Alexander Terekhov wrote:
The GPL is not a tool for freedom, it is a tool of control, and I argue
that its overall effect on the art of software development as a whole
has been more destructive than it has been beneficial.

Even if that were true, that's fine - it is not the goal
of the FSF to be beneficial to software developers, so if
the GPL has been detrimental, the FSF does not care.

> nor has it diminished the freedoms of the Apache developers.

The FSF is not concerned with the freedom of developers, so
the effect of the license on them is irrelevant to the FSF.

requires the one incorporating the software to also GPL their
> product. Who is that protecting?

It is protecting the person who receives the combined program.

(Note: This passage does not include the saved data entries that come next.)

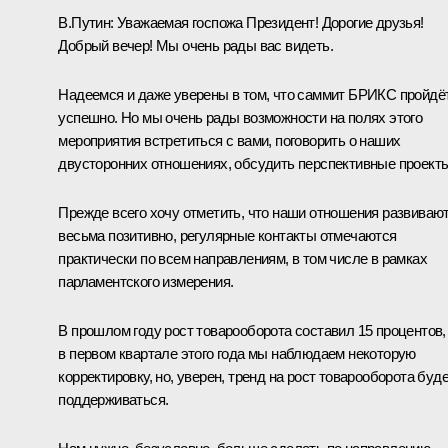
В.Путин:
Уважаемая госпожа Президент! Дорогие друзья!
Добрый вечер! Мы очень рады вас видеть.
Надеемся и даже уверены в том, что саммит
БРИКС
пройдё
успешно. Но мы очень рады возможности на полях этого
мероприятия встретиться с вами, поговорить о наших
двусторонних отношениях, обсудить перспективные проекты
Прежде всего хочу отметить, что наши отношения развиваю
весьма позитивно, регулярные контакты отмечаются
практически по всем направлениям, в том числе в рамках
парламентского измерения.
В прошлом году рост товарооборота составил 15 процентов,
в первом квартале этого года мы наблюдаем некоторую
корректировку, но, уверен, тренд на рост товарооборота буд
поддерживаться.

Or is it harming the user who has found a possibly excellent
> piece of software that they can't use because its license will
> virally infect their own efforts?

That's not a user. That's a programmer. The FSF doesn't care
about programmers.

In fact, negotiating a commercial license with the author of a GPL
product is damn near impossible

To the FSF, that's a bonus.

So what purpose then does the GPL serve other than being a restriction
> on the ability of a company or other body that values their own privacy?

It allows a software user to run, read, modify, and share the
program he is using. Privacy of a program is antithetical to
the views of the FSF, so if the GPL helps prevent such a thing,
that too is a bonus.

if you don't want to release your source, ask for permission not to.

The ability to not release source is the ability to deny users
the freedom to read and modify programs. That is antithetical
to the beliefs of the FSF, so they will certainly not support
such a thing. It is equally antithetical to many, but not all,
free software developers.

There are many software projects which began with licenses that
were not compatible with the GPL and then switched. Mozilla and
Java are two huge examples. There is clear community pressure in
favor of licensing code under the GPL. That's because under the
GPL, everyone benefits. Why would the community get together in
support of helping someone deny them code?